Library of Congress v. Shaw, 478 U.S. 310, 314 (1986).

944 F.2d at 850. In Travenol and also World Forum Watch, Ltd. v. United States, 20 CIT 890, Slip Op. 96-115 (July 23, 1996), the court recognized that the North American Free Trade Agreement Implementation Act, Pub. L. No. 103-182, § 642, 107 Stat. 2057, 2205 (1993), had amended this statute to provide for accrual of interest on excess estimated duties from the date of deposit thereof but held that that provision does not apply retroactively.

According to the summonses herein, whatever duties are at issue had been proffered by the plaintiffs before this amendment became effective on December 8, 1993.

Plaintiffs’ Brief, p.5. The acronyms LCD and QAW stand for liquid crystal display and quartz analog watch, respectively.

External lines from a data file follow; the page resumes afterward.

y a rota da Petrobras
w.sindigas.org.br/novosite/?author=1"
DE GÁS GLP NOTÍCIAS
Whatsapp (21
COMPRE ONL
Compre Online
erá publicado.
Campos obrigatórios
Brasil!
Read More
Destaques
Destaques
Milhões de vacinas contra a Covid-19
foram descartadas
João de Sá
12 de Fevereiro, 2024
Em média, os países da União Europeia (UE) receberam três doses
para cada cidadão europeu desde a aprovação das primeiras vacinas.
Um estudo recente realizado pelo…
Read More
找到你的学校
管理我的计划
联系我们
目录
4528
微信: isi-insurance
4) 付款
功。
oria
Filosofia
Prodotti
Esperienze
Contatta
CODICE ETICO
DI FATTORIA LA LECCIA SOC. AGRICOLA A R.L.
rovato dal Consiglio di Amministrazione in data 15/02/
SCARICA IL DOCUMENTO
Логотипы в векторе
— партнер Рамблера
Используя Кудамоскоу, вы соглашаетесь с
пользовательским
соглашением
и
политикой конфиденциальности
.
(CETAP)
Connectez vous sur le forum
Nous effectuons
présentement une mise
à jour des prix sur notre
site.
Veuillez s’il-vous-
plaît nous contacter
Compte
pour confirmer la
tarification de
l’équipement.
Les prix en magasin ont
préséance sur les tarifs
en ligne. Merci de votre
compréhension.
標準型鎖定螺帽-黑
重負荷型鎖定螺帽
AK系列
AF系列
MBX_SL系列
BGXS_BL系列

See, e.g., Jenkins v. McKeithen, 395 U.S. 411, 421-22, reh’g denied, 396 U.S. 869 (1969), and cases cited therein. The court notes in passing that the defendant does not refute plaintiffs’ allegation, except to argue that Customs is not guilty of bad faith, which it equates with fraud, deceit or other conscious wrongdoing for a dishonest purpose. See Defendant’s Reply Brief, p. 5. Compare id.passim with Plaintiffs’ Exhibits 2-4 and D & M Watch Corp. v. United States, 16 CIT 285, 294, 795 F.Supp. 1160, 1168 (1992) (“Customs was erroneously classifyingall [QAWs] under TSUS Schedule 7 but maldng it known to the importers that that was the schedule to be entered under — or else”).

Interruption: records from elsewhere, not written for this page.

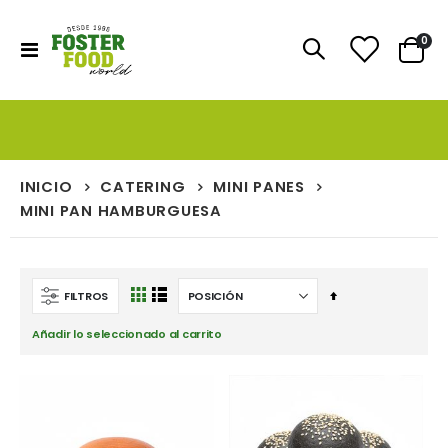
artí
0
Toggle
Cart
Nav
INICIO
CATERING
MINI PANES
MINI PAN HAMBURGUESA
Fijar
FILTROS
Ver
Parrilla
Lista
Dirección
como
Añadir lo seleccionado al carrito
Descendente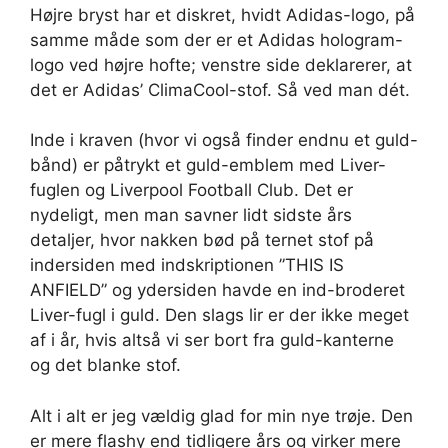
Højre bryst har et diskret, hvidt Adidas-logo, på
samme måde som der er et Adidas hologram-
logo ved højre hofte; venstre side deklarerer, at
det er Adidas’ ClimaCool-stof. Så ved man dét.
Inde i kraven (hvor vi også finder endnu et guld-
bånd) er påtrykt et guld-emblem med Liver-
fuglen og Liverpool Football Club. Det er
nydeligt, men man savner lidt sidste års
detaljer, hvor nakken bød på ternet stof på
indersiden med indskriptionen ”THIS IS
ANFIELD” og ydersiden havde en ind-broderet
Liver-fugl i guld. Den slags lir er der ikke meget
af i år, hvis altså vi ser bort fra guld-kanterne
og det blanke stof.
Alt i alt er jeg vældig glad for min nye trøje. Den
er mere flashy end tidligere års og virker mere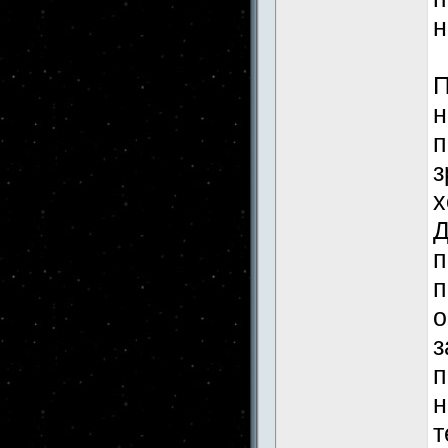
н
П
н
п
з
х
Д
п
п
о
з
п
н
т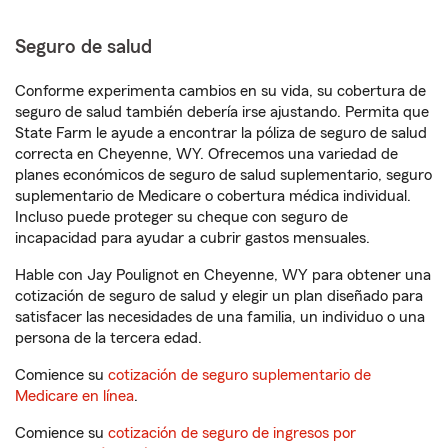
Seguro de salud
Conforme experimenta cambios en su vida, su cobertura de
seguro de salud también debería irse ajustando. Permita que
State Farm le ayude a encontrar la póliza de seguro de salud
correcta en Cheyenne, WY. Ofrecemos una variedad de
planes económicos de seguro de salud suplementario, seguro
suplementario de Medicare o cobertura médica individual.
Incluso puede proteger su cheque con seguro de
incapacidad para ayudar a cubrir gastos mensuales.
Hable con Jay Poulignot en Cheyenne, WY para obtener una
cotización de seguro de salud y elegir un plan diseñado para
satisfacer las necesidades de una familia, un individuo o una
persona de la tercera edad.
Comience su
cotización de seguro suplementario de
Medicare en línea
.
Comience su
cotización de seguro de ingresos por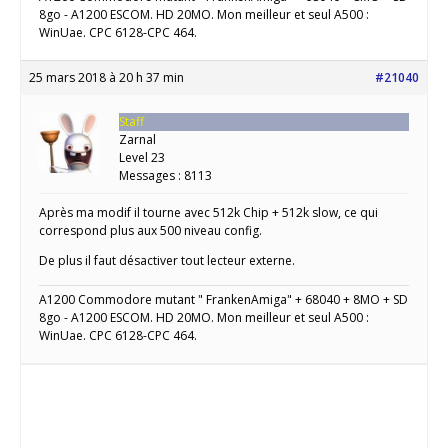
8go - A1200 ESCOM. HD 20MO. Mon meilleur et seul A500 :
WinUae. CPC 6128-CPC 464.
25 mars 2018 à 20 h 37 min
#21040
Staff
Zarnal
Level 23
Messages : 8113
Après ma modif il tourne avec 512k Chip + 512k slow, ce qui
correspond plus aux 500 niveau config.
De plus il faut désactiver tout lecteur externe.
A1200 Commodore mutant " FrankenAmiga" + 68040 + 8MO + SD
8go - A1200 ESCOM. HD 20MO. Mon meilleur et seul A500 :
WinUae. CPC 6128-CPC 464.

Cf. Bob Jones University v. Simon, 416 U.S. 725, 747 (1974) (“although the congressional restriction to postenforce-raent review may place an organization * * * in a precarious financial position, the problems presented do not rise to the level of constitutional infirmities”); Peking Herbs Trading Co. v. Dep’t of the Treasury, 17 CIT 1182 (1993).

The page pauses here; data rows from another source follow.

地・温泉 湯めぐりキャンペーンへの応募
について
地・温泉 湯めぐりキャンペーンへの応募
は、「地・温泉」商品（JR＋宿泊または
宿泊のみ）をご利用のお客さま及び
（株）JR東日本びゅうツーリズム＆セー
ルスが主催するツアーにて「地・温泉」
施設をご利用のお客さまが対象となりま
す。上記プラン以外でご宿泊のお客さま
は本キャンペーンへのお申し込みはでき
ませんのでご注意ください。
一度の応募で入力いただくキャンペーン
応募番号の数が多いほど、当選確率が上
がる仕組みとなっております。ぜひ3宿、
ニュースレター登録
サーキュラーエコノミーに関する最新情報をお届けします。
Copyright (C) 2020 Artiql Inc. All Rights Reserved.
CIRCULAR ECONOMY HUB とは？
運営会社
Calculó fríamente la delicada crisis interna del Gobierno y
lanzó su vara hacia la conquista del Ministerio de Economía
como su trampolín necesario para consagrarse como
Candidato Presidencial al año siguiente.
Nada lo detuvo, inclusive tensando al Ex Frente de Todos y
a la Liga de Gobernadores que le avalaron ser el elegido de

This regulation provided for judicial changes in classification, in part, as follows:

Other decisions adverse to Government. Unless the Commissioner of Customs otherwise directs, the principles of any court decision adverse to the Government * * * shall be applied to unliquidated entries and protested entries which have not been denied in whole or in part and in which the same issue is involved as soon as the time within which an appliation for arehearing or review may be filed has expired without such application having been made. * * *

See 6 F.3d at 769.

The section provides:

Interest
If, in a civil action * * * under section 515 of the Tariff Act of 1930, the plaintiff obtains monetary relief by a judgment or under a stipulation agreement, interest shall be allowed at an annual rate established under section 6621 of the Internal Revenue Code of 1954. Such interest shall be calculated from the date of filing of the summons in such action to the date of the refund.

For the plaintiffs to recover on their second alleged cause(s) of action, the court would have to deem their entries liquidated pursuant to 19 U.S.C §1504(a) and then deem protest and denial thereof and filing of summonses by certain times.